The other thing I think a lot about is airflow. When you really study Hong Kong housing typology and floor plate design, one of the major issues is air flow and air quality. With the pandemic, plumbing is another issue—the SARS epidemic was generated by these invisible infrastructures. So what happens with that? How are people rethinking design not just of the interior space, but also of hygiene, plumbing, water systems, air flow, ventilation? That’s what I’ve been thinking about.
What lessons have you taken away from the “Critically Homemade” design initiative?
One of the more powerful submissions was a beautiful prototype called “I Love You But I Need to Keep A Safe Distance,” by the designers Joel Austin and Kwan Q Li. It’s basically a homemade prototype, made in their metal shop, of a social distancing measuring tape that had four different dials. They were critiquing and questioning how people think about global hygiene standards. Like, who makes the 1.5 meter decision? Or 2 meters? So they researched social distancing measures in different countries, and then manifested that research into a representation of a social distancing tape.

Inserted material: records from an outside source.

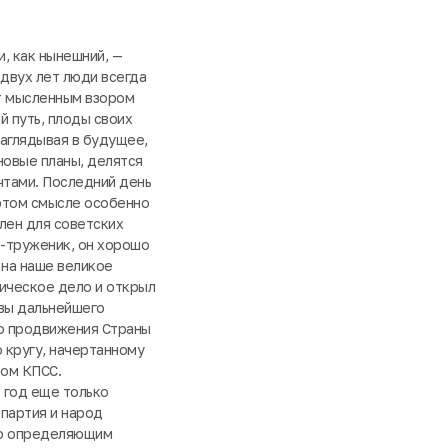
и, как нынешний, —
двух лет люди всегда
 мысленным взором
 путь, плоды своих
заглядывая в будущее,
новые планы, делятся
чтами. Последний день
 этом смысле особенно
лен для советских
д-труженик, он хорошо
 на наше великое
ическое дело и открыл
вы дальнейшего
о продвижения Страны
 кругу, начертанному
дом КПСС.
 год еще только
 партия и народ
го определяющим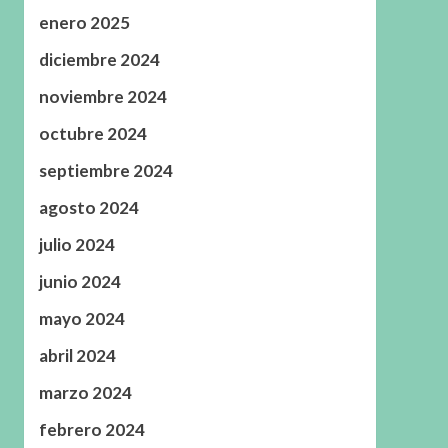
enero 2025
diciembre 2024
noviembre 2024
octubre 2024
septiembre 2024
agosto 2024
julio 2024
junio 2024
mayo 2024
abril 2024
marzo 2024
febrero 2024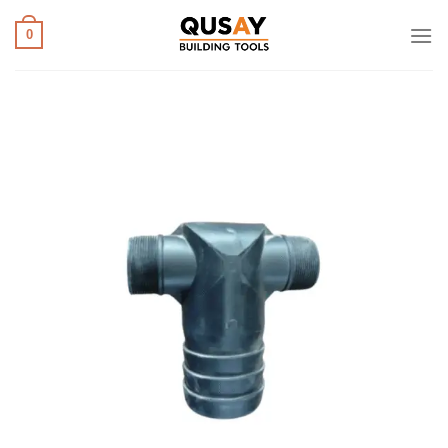
خطي
لمحتوى
0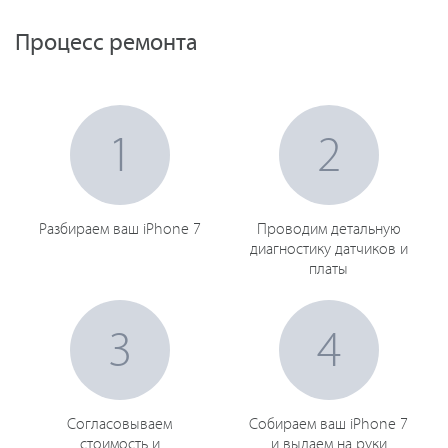
Процесс ремонта
1
2
Разбираем ваш iPhone 7
Проводим детальную
диагностику датчиков и
платы
3
4
Согласовываем
Собираем ваш iPhone 7
стоимость и
и выдаем на руки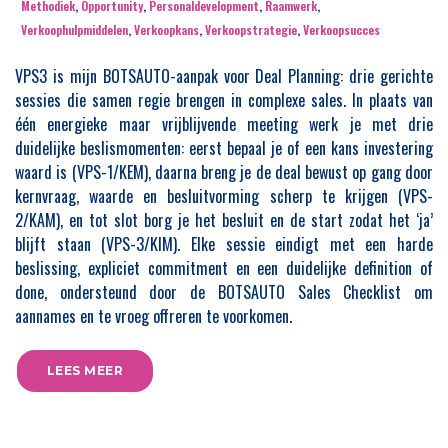
Methodiek
,
Opportunity
,
Personaldevelopment
,
Raamwerk
,
Verkoophulpmiddelen
,
Verkoopkans
,
Verkoopstrategie
,
Verkoopsucces
VPS3 is mijn BOTSAUTO-aanpak voor Deal Planning: drie gerichte
sessies die samen regie brengen in complexe sales. In plaats van
één energieke maar vrijblijvende meeting werk je met drie
duidelijke beslismomenten: eerst bepaal je of een kans investering
waard is (VPS-1/KEM), daarna breng je de deal bewust op gang door
kernvraag, waarde en besluitvorming scherp te krijgen (VPS-
2/KAM), en tot slot borg je het besluit en de start zodat het ‘ja’
blijft staan (VPS-3/KIM). Elke sessie eindigt met een harde
beslissing, expliciet commitment en een duidelijke definition of
done, ondersteund door de BOTSAUTO Sales Checklist om
aannames en te vroeg offreren te voorkomen.
LEES MEER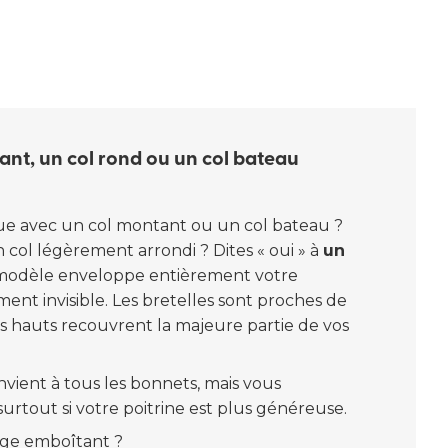
ant, un col rond ou un col bateau
e avec un col montant ou un col bateau ?
col légèrement arrondi ? Dites « oui » à
un
 modèle enveloppe entièrement votre
ment invisible. Les bretelles sont proches de
s hauts recouvrent la majeure partie de vos
ient à tous les bonnets, mais vous
surtout si votre poitrine est plus généreuse.
orge emboîtant ?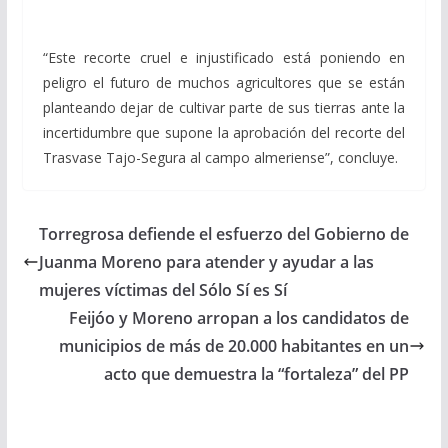
“Este recorte cruel e injustificado está poniendo en
peligro el futuro de muchos agricultores que se están
planteando dejar de cultivar parte de sus tierras ante la
incertidumbre que supone la aprobación del recorte del
Trasvase Tajo-Segura al campo almeriense”, concluye.
Torregrosa defiende el esfuerzo del Gobierno de
Juanma Moreno para atender y ayudar a las
mujeres víctimas del Sólo Sí es Sí
Feijóo y Moreno arropan a los candidatos de
municipios de más de 20.000 habitantes en un
acto que demuestra la “fortaleza” del PP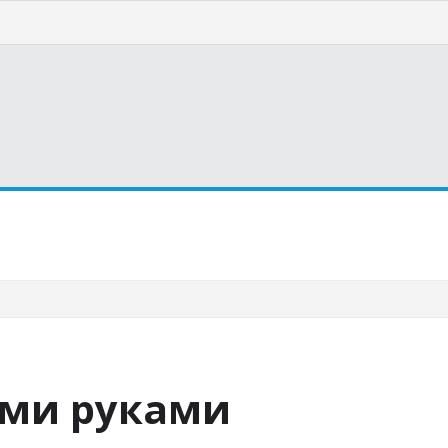
страну
Курорты
Статьи
ими руками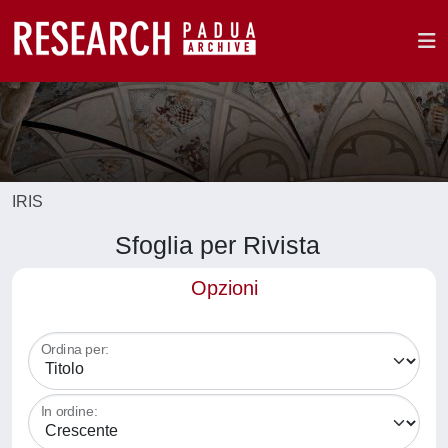
IRIS
Sfoglia per Rivista
Opzioni
Ordina per:
In ordine: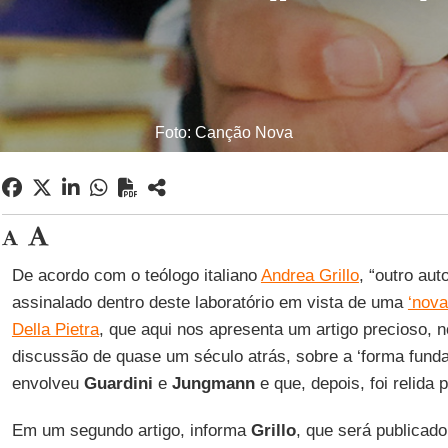
Foto: Canção Nova
De acordo com o teólogo italiano
Andrea Grillo
, “outro au
assinalado dentro deste laboratório em vista de uma
‘nova
Della Pietra
, que aqui nos apresenta um artigo precioso, n
discussão de quase um século atrás, sobre a ‘forma funda
envolveu
Guardini
e
Jungmann
e que, depois, foi relida 
Em um segundo artigo, informa
Grillo
, que será publicad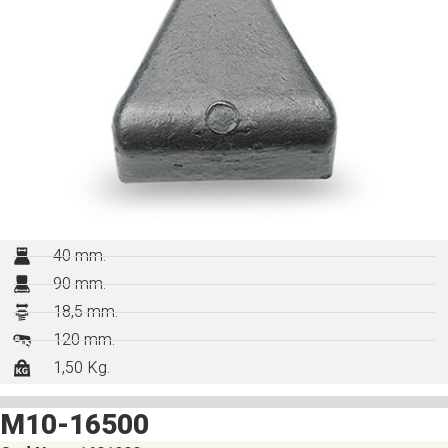
40 mm.
90 mm.
18,5 mm.
120 mm.
1,50 Kg.
M10-16500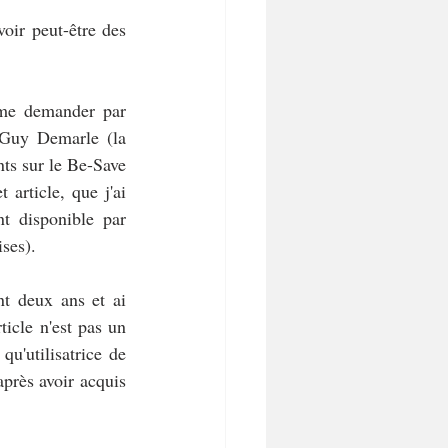
oir peut-être des 
 me demander par 
 Guy Demarle (la 
ts sur le Be-Save 
rticle, que j'ai 
 disponible par 
ses).
nt deux ans et ai 
icle n'est pas un 
u'utilisatrice de 
près avoir acquis 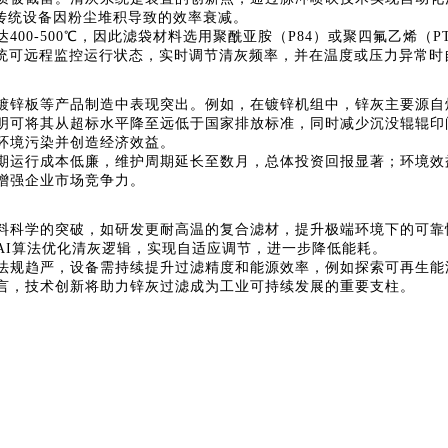
了传统设备因粉尘堆积导致的效率衰减。
00-500℃，因此滤袋材料选用聚酰亚胺（P84）或聚四氟乙烯（
系统可远程监控运行状态，实时调节清灰频率，并在温度或压力异常时
镀锌板等产品制造中表现突出。例如，在镀锌机组中，锌灰主要源自
明可将其从超标水平降至远低于国家排放标准，同时减少沉没辊辊印
环境污染并创造经济效益。
期运行成本低廉，维护周期延长至数月，总体投资回报显著；环境效
增强企业市场竞争力。
料科学的突破，如研发更耐高温的复合滤材，提升极端环境下的可靠
AI算法优化清灰逻辑，实现自适应调节，进一步降低能耗。
法规趋严，设备需持续提升过滤精度和能源效率，例如探索可再生能
言，技术创新将助力锌灰过滤成为工业可持续发展的重要支柱。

The “Critically Homemade” project has taught me how the design community can both make really practical objects, as well critique the problems of society and provoke us to think more. I think this has taught me about reassessing values: How do we use materials, how do we spend time with family, how do we protect our elderly?
It seems that another theme is working under the constraints to create something small and homemade, but actually seeing more creative output because of those constraints.
Yes. Because the objects are prototypes, the project lends itself to this idea that it doesn’t have to be perfect, and maybe the imperfection somehow produces more new ideas.
What can people interested in homemade projects and crafts learn from the professionals?
There’s this magical moment, for design thinkers and design researchers, of having this open-mindedness and potential to observe, and then to take that observation critically and to want to make something better.
For example, the designer Michael Young noticed that people were using tissues to touch door handles, so he’s innovated this anti-bacterial door handle by using lotus leaves and laser etching machinery. I’m not saying anyone off the street can do that, but it’s that trained eye, of wanting to ask questions, wanting to do something, tinkering and thinking, and improving.
What’s the one home design project you’d like to take a stab at now, if you had a couple of extra hours?
I think it would be organization. I have always been so inspired by [Hong Kong-based architectural designer] Gary Chang and his “Domestic Transformer,” where he has, over the past decades, changed his home 40, 50 times.
I’m a maximalist, whereas my husband is a minimalist. I love stuff, but if I had to choose one homemade project to work on, it’d be: How do you create a system where you could retain your own sensibility and expression as an individual, but still organize or be able to hide your stuff? Is it a question of storage? Is it a question of rethinking storage mechanisms so every inch counts? It’s not easy to do, but can you imagine coming up with storage systems that can both display and hide?